Collected data

----

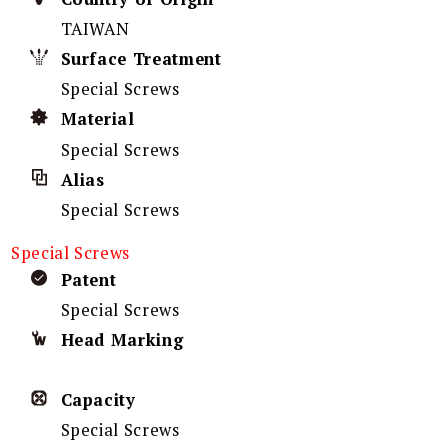
TAIWAN
Surface Treatment
Special Screws
Material
Special Screws
Alias
Special Screws
Special Screws
Patent
Special Screws
Head Marking
Capacity
Special Screws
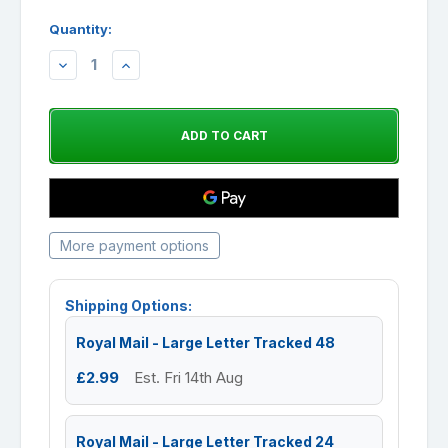
Quantity:
DECREASE
INCREASE
QUANTITY:
QUANTITY:
More payment options
Shipping Options:
Royal Mail - Large Letter Tracked 48
£2.99
Est. Fri 14th Aug
Royal Mail - Large Letter Tracked 24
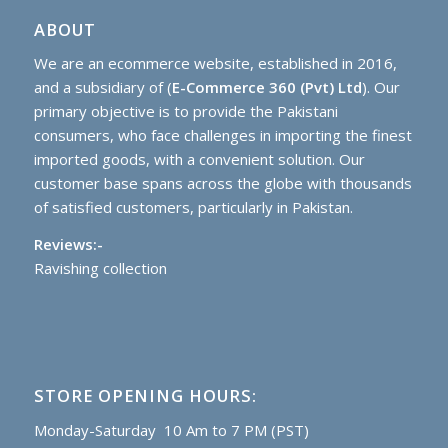
ABOUT
We are an ecommerce website, established in 2016,
and a subsidiary of (
E-Commerce 360 (Pvt) Ltd
). Our
primary objective is to provide the Pakistani
consumers, who face challenges in importing the finest
imported goods, with a convenient solution. Our
customer base spans across the globe with thousands
of satisfied customers, particularly in Pakistan.
Reviews:-
Ravishing collection
STORE OPENING HOURS:
Monday-Saturday 10 Am to 7 PM (PST)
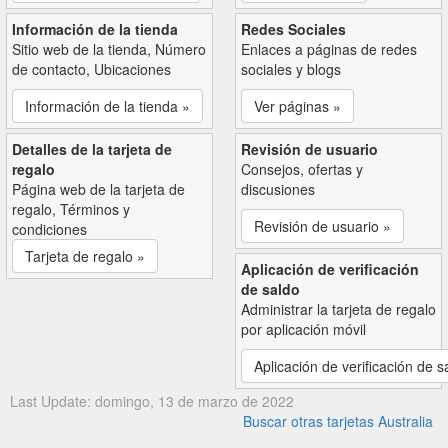
Información de la tienda
Redes Sociales
Sitio web de la tienda, Número
Enlaces a páginas de redes
de contacto, Ubicaciones
sociales y blogs
Información de la tienda »
Ver páginas »
Detalles de la tarjeta de
Revisión de usuario
regalo
Consejos, ofertas y
Página web de la tarjeta de
discusiones
regalo, Términos y
Revisión de usuario »
condiciones
Tarjeta de regalo »
Aplicación de verificación
de saldo
Administrar la tarjeta de regalo
por aplicación móvil
Aplicación de verificación de s
Last Update: domingo, 13 de marzo de 2022
Buscar otras tarjetas Australia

----

*WHAT NEEDS TO BE DONE*
Set down only these lines, exactly: the one containing "Last Update: domingo, 13 de marzo de 2022" and each line after it through the end of the entries above.

*SOLUTION*
Last Update: domingo, 13 de marzo de 2022
Buscar otras tarjetas Australia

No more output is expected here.